Within plants' internal spaces (chloroplast), the pigment molecule, chlorophyll, governs underlying autotrophic processes. Chlorophyll orchestrates the conversion process of light to chemical energy. Its ability to absorb light and its conversion to chemical energy pushes a series of chemical reactions, a process known as photosynthesis. The light energy (photo) conversion process of photosynthesis drives the manufacture of organic molecules of food - a phenomena underpinning virtually all life forms, as we know it. The sheer importance of this molecule cannot be understated. In this experiment, chlorophyll was extracted through a method of purification from plant tissues (spinach leaves). In this process the leaves were subjected to various destructive protocols, which involved dehydration (two hours in the oven at 40°C till the leaves are dry and brittle), pulverisation (with mortar and pestle), immersion (in 10ml of isopropanol alcohol) and sedimentation (centrifuged for 5 minutes at 12,000 rmp). In the final steps, the supernatants (the green liquid above the pellets) were decanted into separate tubes. Upon exposure to UV light, the chlorophylls (green liquid) absorb the light's energy but given its disembodied state, outside the plant, the energy cannot be converted to Adenosine 5'-triphosphate, ATP, (the 'energy currency' of cells) and is instead released as heat and fluorescence - turning the green liquid to a 'beautiful red glow'.
Spinach leaves are dried for a couple of hours in the oven at around 40°C, until they become dry and brittle.
The leaves are placed in a mortar, with a dash of ethanol or isopropanol (5-10 ml) and grounded well.
The small microtubes are filled with the mixture of alcohol and leaves.
Two microtubes with the mix where put in a microcentrifuge for 5 minutes at around 10000-13000 rpm.
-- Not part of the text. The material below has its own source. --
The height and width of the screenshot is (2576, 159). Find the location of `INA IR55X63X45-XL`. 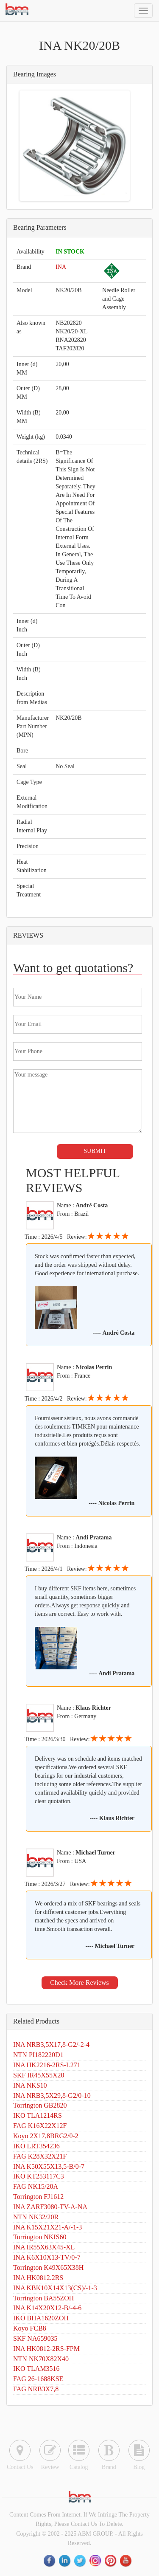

This separated the mix into a solid and liquid layer, the solid layer was discarded and the liquid containing the chlorophyll was kept.
Under normal light the chlorophyll in normal light is of course green but with a UV light, the purified chlorophyll with the alcohol takes on a luminance orange-red colour. When chlorophyll molecules receive energy in the form of light, one of their electrons is briefly pushed away causing water to split. A special molecule called the primary electron acceptor quickly snaps up the electron before it manages to return to the molecule. This mechanism is used to drive a proton flow that generates energy for plant through a stepwise return of the electron. In absence of these electron snappers – the electron returns directly to the chlorophyll and the energy released – produces a fluorescent glow. This light can be produced using a very low-tech collection of material; spinach, alcohol, a mortar and a centrifuge.
The UV light shows what happens as the chlorophyll reacts with light. Excited electrons are pushed away from its ground state, but chlorophyll which is one of the strongest oxidising agents found in organic material pulls it back. Energy is released - it glows and produces heat.
By shaking a test tube the chlorophyll-alcohol mix spreads and the glow distributes.
Pouring a few drops onto your hand also produces a startling glow of red-orange. Certainly, one can draw resemblances between chlorophyll and blood, when looking at extracted chlorophyll under UV light. These connections do exist. The haemoglobin molecule of our blood cells exhibits a remarkable similarity to the structure of chlorophyll molecule. Thought functions differ, they are both pigment molecules taking in light and exhibiting radiation properties. Their colours are associated with the metals they contain - red (iron) for blood and green (magnesium) for plants.